To see more details about the current driver and the new driver available, simply click one of the devices with a red cross in front of it.
Driver Details
The Device Information tab will show you all the available details for the hardware device, including device description, manufacturer and hardware identifiers.
To download the new driver, you need to click the little diskette icon to the right of the device name. This will bring up the Driver Detective driver download window. We tested the program on a slow and a fast internet connection and found that driver download speeds are reasonably fast compared to some other driver update tools.
Driver Download
Once the download is complete, you can click the Open button to open the driver file, which is a ZIP file in the example. Driver Detective does not offer automatic installation of the downloaded drivers. You will need to install the driver manually. In most cases this is a matter of simply extracting the contents of the ZIP file to a temp folder and executing the .EXE or .MSI file in the folder (often INSTALL.EXE or SETUP.EXE). In other cases you can extract the driver files to a temp folder and point to that folder from the driver update in the Windows Device Manager.
There is however a mechanism to have Driver Detective check for correct driver installation. If you click the white icon with the red cross in it to the right side of the driver name, the driver installation options window is displayed
Driver Install Options
Here you can indicate if the driver installation was successful, or you can let Driver Detective detect if the driver installation was successful.
A nice feature of the Driver Detective device list is that it also shows the unplugged devices. This is particularly useful for USB devices, which tend to be added and removed a lot and hence might not always present when you run Driver Detective.
Unplugged Devices
It is a bit strange that the laptop’s integrated webcam is showing up in the unplugged devices list. When I clicked the Acer CrystalEye webcam, Driver Detective even reported that there was no driver installed for the device. Checking the Windows Device Manager, I see that there is a Sonix driver installer for it and it is actually working fine.
All the other unplugged devices are however correctly identified as unplugged and where available new drivers are indicated as being available.
The History icon in the top of the main windows of Driver Detective will show the driver download history.
Driver Download History
Here you can also see the location of the downloaded drivers in case you want to copy them to an external driver for safekeeping. You can do this manually, but Driver Detective also allows you to select the drivers and then click Backup Selected in the bottom of the window to make a backup of the selected drivers. This will bring up a very user friendly backup wizard that enables the user to make a backup of the drivers to a CD, DVD, or external media.
The Tools icon in the top of the main window brings up the program configuration options.
Driver Detective Configuration
The Driver Detective configuration options are common for most driver update tools, with the exception of the OEM Match Intelligence and the option to show unplugged devices. The OEM matching feature will use the user’s selection of computer brand and model to aid in the device and driver matching. Although useful, this is not really required since all hardware devices already have a unique identifier.
Proxy settings allow usage within LAN or WAN setups, and the simultaneous downloads configuration can help in maximizing internet bandwidth utilization.

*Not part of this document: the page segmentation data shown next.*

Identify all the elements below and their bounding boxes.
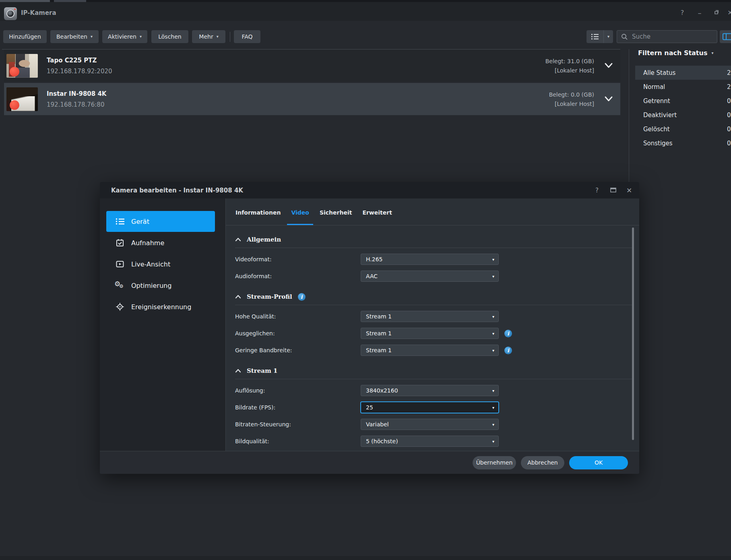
- list-view-button[interactable]: [586, 30, 604, 43]
- section-stream-profil-header: Stream-Profil i: [235, 292, 639, 301]
- filter-status-dropdown[interactable]: Filtern nach Status ▾: [638, 49, 713, 57]
- more-button[interactable]: Mehr ▾: [192, 30, 225, 43]
- expand-row-button[interactable]: [604, 96, 613, 102]
- filter-item-count: 0: [727, 126, 731, 133]
- expand-row-button[interactable]: [604, 62, 613, 69]
- panel-toggle-button[interactable]: [720, 30, 731, 43]
- dialog-maximize-button[interactable]: [608, 186, 618, 195]
- tab-label: Informationen: [235, 209, 281, 216]
- filter-item-normal[interactable]: Normal 2: [635, 80, 731, 94]
- faq-button[interactable]: FAQ: [234, 30, 260, 43]
- geringe-bandbreite-select[interactable]: Stream 1 ▾: [361, 345, 499, 356]
- filter-item-label: Normal: [643, 83, 665, 91]
- delete-button[interactable]: Löschen: [151, 30, 188, 43]
- field-label: Audioformat:: [235, 273, 361, 279]
- cancel-button[interactable]: Abbrechen: [521, 456, 564, 469]
- filter-item-sonstiges[interactable]: Sonstiges 0: [635, 136, 731, 150]
- dialog-tabs: Informationen Video Sicherheit Erweitert: [226, 198, 639, 225]
- bildqualitaet-select[interactable]: 5 (höchste) ▾: [361, 436, 499, 447]
- record-dot-icon: [14, 8, 16, 10]
- edit-button[interactable]: Bearbeiten ▾: [50, 30, 99, 43]
- tab-sicherheit[interactable]: Sicherheit: [316, 209, 356, 225]
- search-box[interactable]: [617, 30, 717, 43]
- add-button[interactable]: Hinzufügen: [3, 30, 47, 43]
- filter-item-deaktiviert[interactable]: Deaktiviert 0: [635, 108, 731, 122]
- sidebar-item-live-ansicht[interactable]: Live-Ansicht: [106, 254, 215, 275]
- filter-item-label: Alle Status: [643, 69, 675, 76]
- field-label: Bildqualität:: [235, 438, 361, 444]
- dialog-content: Informationen Video Sicherheit Erweitert…: [225, 198, 639, 451]
- info-icon[interactable]: i: [504, 330, 512, 337]
- sidebar-item-optimierung[interactable]: ⚙⚙ Optimierung: [106, 275, 215, 296]
- videoformat-select[interactable]: H.265 ▾: [361, 254, 499, 265]
- filter-item-alle-status[interactable]: Alle Status 2: [635, 66, 731, 80]
- dialog-close-button[interactable]: ✕: [624, 186, 634, 195]
- filter-item-getrennt[interactable]: Getrennt 0: [635, 94, 731, 108]
- sidebar-item-label: Live-Ansicht: [131, 260, 170, 268]
- list-view-icon: [591, 33, 599, 40]
- dialog-footer: Übernehmen Abbrechen OK: [100, 451, 639, 474]
- filter-item-count: 0: [727, 112, 731, 119]
- camera-row-instar[interactable]: Instar IN-9808 4K 192.168.178.76:80 Bele…: [4, 83, 620, 115]
- hohe-qualitaet-select[interactable]: Stream 1 ▾: [361, 311, 499, 322]
- aufloesung-select[interactable]: 3840x2160 ▾: [361, 385, 499, 396]
- recording-icon: [10, 67, 19, 76]
- section-divider: [235, 248, 632, 248]
- caret-down-icon: ▾: [217, 35, 219, 39]
- view-mode-caret-button[interactable]: ▾: [604, 30, 613, 43]
- caret-down-icon: ▾: [140, 35, 142, 39]
- info-icon[interactable]: i: [298, 293, 306, 301]
- camera-name: Tapo C225 PTZ: [47, 57, 112, 64]
- field-label: Ausgeglichen:: [235, 330, 361, 337]
- select-value: Stream 1: [366, 347, 392, 353]
- help-button[interactable]: ?: [677, 8, 688, 17]
- filter-item-count: 0: [727, 140, 731, 147]
- info-icon[interactable]: i: [504, 347, 512, 354]
- camera-row-tapo[interactable]: Tapo C225 PTZ 192.168.178.92:2020 Belegt…: [4, 50, 620, 82]
- scrollbar-thumb[interactable]: [632, 227, 634, 440]
- camera-name: Instar IN-9808 4K: [47, 90, 107, 97]
- audioformat-select[interactable]: AAC ▾: [361, 271, 499, 282]
- apply-button[interactable]: Übernehmen: [473, 456, 516, 469]
- tab-informationen[interactable]: Informationen: [231, 209, 285, 225]
- dialog-help-button[interactable]: ?: [592, 186, 602, 195]
- filter-item-count: 2: [727, 83, 731, 91]
- bitraten-steuerung-select[interactable]: Variabel ▾: [361, 419, 499, 430]
- collapse-chevron-icon[interactable]: [235, 294, 241, 299]
- activate-button[interactable]: Aktivieren ▾: [102, 30, 147, 43]
- tab-label: Erweitert: [362, 209, 392, 216]
- sidebar-item-label: Aufnahme: [131, 239, 164, 247]
- filter-item-geloescht[interactable]: Gelöscht 0: [635, 122, 731, 136]
- view-mode-split-button[interactable]: ▾: [586, 30, 613, 43]
- page-title: IP-Kamera: [21, 9, 56, 17]
- sidebar-item-aufnahme[interactable]: Aufnahme: [106, 232, 215, 253]
- sidebar-item-ereigniserkennung[interactable]: Ereigniserkennung: [106, 296, 215, 317]
- gears-icon: ⚙⚙: [115, 281, 125, 290]
- camera-address: 192.168.178.92:2020: [47, 68, 112, 75]
- sidebar-item-label: Gerät: [131, 218, 149, 225]
- close-button[interactable]: ✕: [725, 8, 731, 17]
- sidebar-item-label: Ereigniserkennung: [131, 303, 191, 311]
- dialog-sidebar: Gerät Aufnahme Live-Ansicht ⚙⚙ Optimieru…: [100, 198, 225, 451]
- ok-button[interactable]: OK: [569, 456, 628, 469]
- filter-item-label: Sonstiges: [643, 140, 673, 147]
- tab-video[interactable]: Video: [287, 209, 313, 225]
- sidebar-item-geraet[interactable]: Gerät: [106, 211, 215, 232]
- collapse-chevron-icon[interactable]: [235, 237, 241, 242]
- select-value: 3840x2160: [366, 387, 398, 394]
- caret-down-icon: ▾: [91, 35, 93, 39]
- restore-button[interactable]: [711, 8, 721, 17]
- collapse-chevron-icon[interactable]: [235, 368, 241, 373]
- caret-down-icon: ▾: [492, 422, 494, 427]
- ausgeglichen-select[interactable]: Stream 1 ▾: [361, 328, 499, 339]
- search-input[interactable]: [631, 33, 705, 41]
- section-title: Stream-Profil: [247, 293, 292, 300]
- tab-erweitert[interactable]: Erweitert: [358, 209, 396, 225]
- bildrate-select[interactable]: 25 ▾: [361, 402, 499, 413]
- select-value: Variabel: [366, 421, 389, 428]
- select-value: 25: [366, 404, 373, 411]
- minimize-button[interactable]: –: [694, 8, 705, 17]
- event-detection-target-icon: [115, 303, 125, 311]
- search-icon: [621, 33, 628, 40]
- field-label: Bitraten-Steuerung:: [235, 421, 361, 428]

Driver Detective False Positives

During our testing we did run into a problem with the driver update logic in Driver Detective. The program signaled the video driver to be out-of-date, so we updated the driver using the program. But when restarting the (Vista) PC, Windows Update indicated a video driver update. Strange of course, so we dug a little deeper. The version number on the Nvidia video driver from Driver Detective was indeed higher than the installed version. The problem was however, that the installed driver was a better match than the new video driver from Driver Detective. The existing match was on hardware id, while the new driver was only a match on compatible id, which is a lower ranked driver match. So although we could install the new driver, this does mean there is a serious flaw in the matching logic that Driver Detective is using.
Overall Driver Detective is a useful program to help you keep your computer drivers up to date. At $29.95 for a one year license, it is really up to the user to see if it is worth it. Manually searching drivers is quite possible, but takes time and can be difficult for non-standard devices. Also, not all hardware vendors update their drivers with the same frequency, but video drivers for example tend to get updated a lot.

Driver Detective Program Updates

Like most modern applications, Driver Detective has a live update feature, which automatically checks for newer program versions. While your license allows it, program updates are downloaded and installed by Driver Detective automatically.
The only problem with the automatic update is that if there are several updates to your current version, you will see the Live Update message several times. The program will not update to the latest version in one download, but require multiple updates. In general this will not be a problem, unless you have not run the program in several months.

White Label Warning

There are many driver update programs available, but quite a few are white labels of Driver Detective. A white label is basically the same program, with a different name. It is always better to buy the original program from the original software vendor, as that will guarantee you get the best support. You will also be sure the product will always be available, while white labels come and go. In the case of Driver Detective, the white labels we have identified so far are: DriverMedic, DriverWhiz, DriverAccess, DriverInspector, DriverMend, DriverMD, DriverBoost, DriverOracle, DriverInstaller, DriversForFree (not really of course), EasyDriverPro. These are basically all the same program as Driver Detective!


1 Comment Add your own

  • 1. neancychoofor  |  September 3rd, 2010 at 3:34 am

    Very Interesting!
    Thank You!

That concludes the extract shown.